Я: Слушай сюда, полиция! Вы здесь всего два дня, а у меня от вас уже голова трещит! Или вызывайте начальника режима — пусть он вас быстренько убирает в другую камеру, или сидите тихо, а не то я вам головы пооткручиваю! И про иуд ни слова: предатель на предателе, а все на евреев киваете. Сволота! Иуда хоть сам повесился, а вас в петлю и трактором не затащишь — жизнелюбы! Поняли? Ну? Отвечайте: поняли или нет?
Ф. молча кивает головой, Р. бормочет: «Понятно». Воцаряется гробовая тишина. Через минуту мне уже нестерпимо совестно, и я пытаюсь смягчить ситуацию: «Я вас предупреждал, что воплей и беспрерывного трепа не перевариваю. Вы же не одни в камере. Раз уж мы вынуждены вместе сидеть, давайте считаться друг с другом. В идеале каждый может заниматься чем угодно, но так, чтобы минимально мешать другому… Вы, понятное дело, без трепотни загнетесь через день, черт с вами — трепитесь, но не так громко и не беспрерывно, а то я могу не выдержать…»
Они молча принимаются за домино, а я в который раз погружаюсь в бесплодные размышления о проблеме карателей, а также о проблеме так называемого простого человека в экстремальной ситуации. Вспомнив брехтовского Галилея, я соглашаюсь, что «несчастна», то есть нестабильна, беременна грядущим распадом та страна, где честность синонимична героизму и мученичеству. Однако в данном случае речь идет не о мирной повседневности, а о войне: правомерно ли требовать героизма от каждого, и за отсутствие такового столь сурово наказывать? Черт его знает. Если бы они были просто негерои, а то ведь они еще и каратели… В конце концов я признал, что у Ф. и Р. была некая правда. Ничего удивительного: вон в какие пропасти их бросало. Они прошли огни и воды и фаллопиевы трубы — благородства в них не ищи, но в известной мудрости отказывать им не следует. Несомненно, основная вина за превращение пленного в карателя падает на то государство, которое принуждает к палачеству под угрозой смерти, и на то, которое заранее объявляет своих пленных предателями. Однако ничто не освобождает от ответственности самого человека, и эта ответственность тем больше, чем отчетливее были предварительные идеолого-личностные претензии данного лица.
Одновременно я прихожу к окончательному заключению относительно вины государства в той трагической истории, которую я зову проблемой Павлика Морозова. Когда-то его смерть была идеологически препарирована и подана населению в качестве образца, достойного всяческого подражания. В лагерях Павлик Морозов давно уже синоним наимерзейшего предательства — донос на родного отца. Да и сейчас наши уголовники, когда пишут покаяния, частенько упоминают Павлика Морозова как ярчайшее доказательство, на их взгляд, искренности раскаяния: я, дескать, всегда воспитывался на примере Павлика Морозова и только случайно оступился… В самом деле, проблема: с одной стороны, донос на отца (впрочем, не стоит забывать, что и папаша тоже хорош угробил сына), с другой — горячее служение некоей идее, которое, как ни говори, лучше обывательского равнодушия. Не мог же он делать исключение для отца (вспомним язвительное грибоедовское: «Ну как не порадеть родному человечку?»). Вот и выходит, что в смерти Павлика Морозова виновата патологически идеологизированная система, которая требует от несмышленыша фанатического обслуживания своих политических нужд и, вместо того чтобы наказывать любое несовершеннолетнее доносительство, поощряет его — за центнер пшеницы, выкопанный из кулаческого тайника, калечит мальчишеские души… Это первая степень подлости, а возведение смерти романтического доносчика в образец поведения для каждого — подлость второй степени.

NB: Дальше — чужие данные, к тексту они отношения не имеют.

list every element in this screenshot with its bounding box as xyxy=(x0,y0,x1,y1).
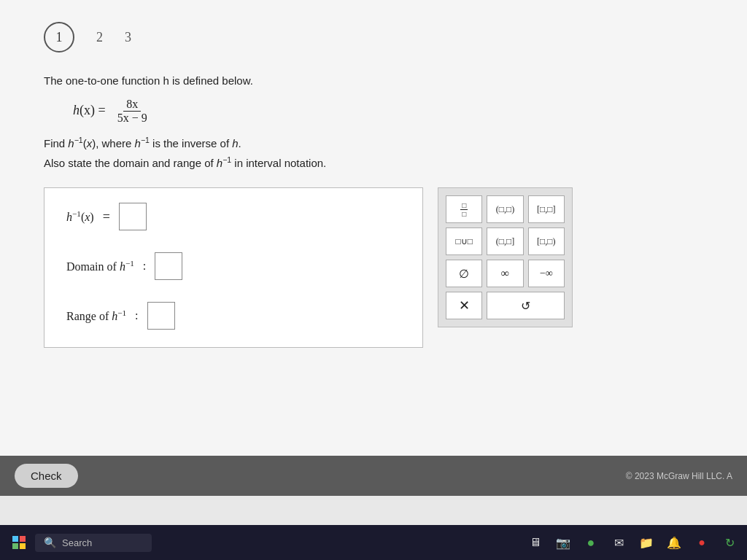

Есть же уголовная статья за вовлечение несовершеннолетнего в преступление, должна быть и статья за вовлечение его в политику, в том числе и официальную. Иначе оправдан и гитлерюгенд с фауст-патронами в цыплячьих ручонках.
Кстати, одним из свидетельств некоторой гуманизации внутрисоюзного климата является и такой неброский штришок, как постепенное забвение «героического подвига Павлика Морозова».
Дискуссия по поводу понимания сути законов.
Ф., в качестве истинно русского, считает закон бесчеловечным изобретением буржуазного рассудочного Запада, чем-то жестко-холодным и противоестественным. Ему ближе нечто, идущее от сердца, — милость ли, кара ли… Конечно, не от сердца узурпаторов, а от сердца Богом помазанного государя.